# Task to complete:
Using the listing below, copy every line that mentions "right".

# Source data:
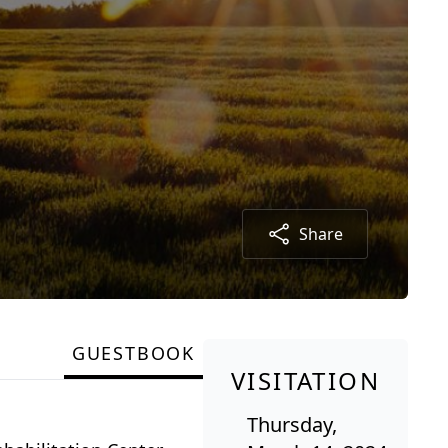
Share
GUESTBOOK
VISITATION
Thursday,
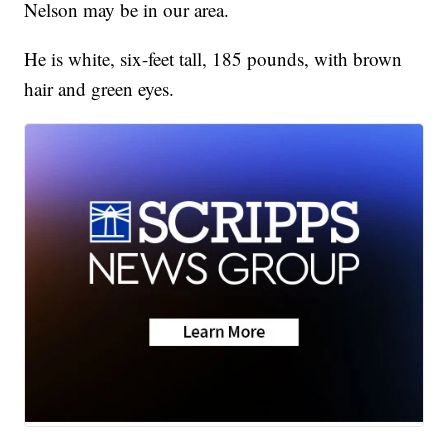
Nelson may be in our area.
He is white, six-feet tall, 185 pounds, with brown
hair and green eyes.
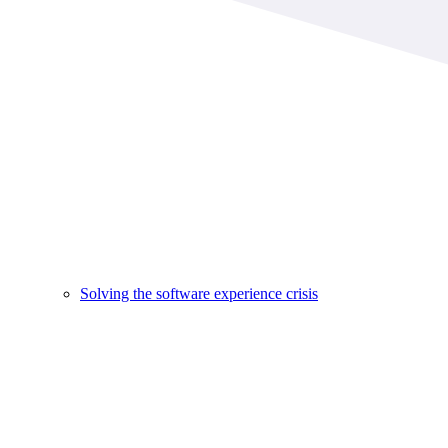
Solving the software experience crisis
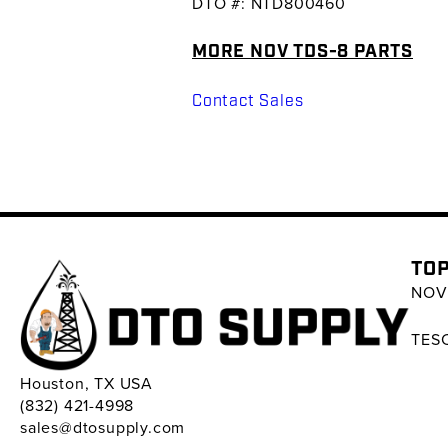
DTO #: NTD800460
MORE NOV TDS-8 PARTS
Contact Sales
TOP
NOV 
TESC
Houston, TX USA
(832) 421-4998
sales@dtosupply.com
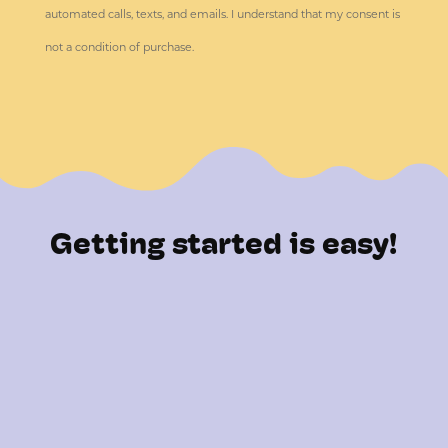
automated calls, texts, and emails. I understand that my consent is
not a condition of purchase.
Getting started is easy!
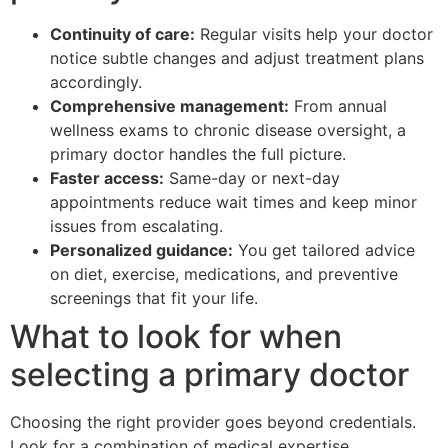
Continuity of care:
Regular visits help your doctor
notice subtle changes and adjust treatment plans
accordingly.
Comprehensive management:
From annual
wellness exams to chronic disease oversight, a
primary doctor handles the full picture.
Faster access:
Same-day or next-day
appointments reduce wait times and keep minor
issues from escalating.
Personalized guidance:
You get tailored advice
on diet, exercise, medications, and preventive
screenings that fit your life.
What to look for when
selecting a primary doctor
Choosing the right provider goes beyond credentials.
Look for a combination of medical expertise,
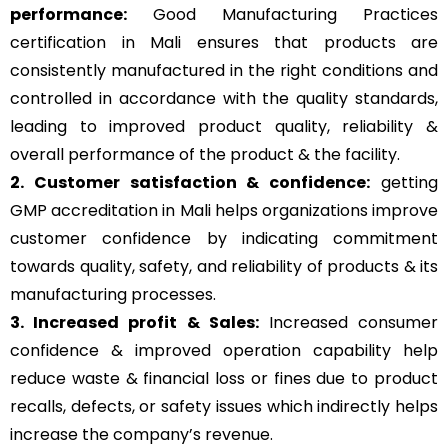
performance:
Good Manufacturing Practices
certification in Mali ensures that products are
consistently manufactured in the right conditions and
controlled in accordance with the quality standards,
leading to improved product quality, reliability &
overall performance of the product & the facility.
2. Customer satisfaction & confidence:
getting
GMP accreditation in Mali helps organizations improve
customer confidence by indicating commitment
towards quality, safety, and reliability of products & its
manufacturing processes.
3. Increased profit & Sales:
Increased consumer
confidence & improved operation capability help
reduce waste & financial loss or fines due to product
recalls, defects, or safety issues which indirectly helps
increase the company’s revenue.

# Result of the exercise:
Choosing the right provider goes beyond credentials.
consistently manufactured in the right conditions and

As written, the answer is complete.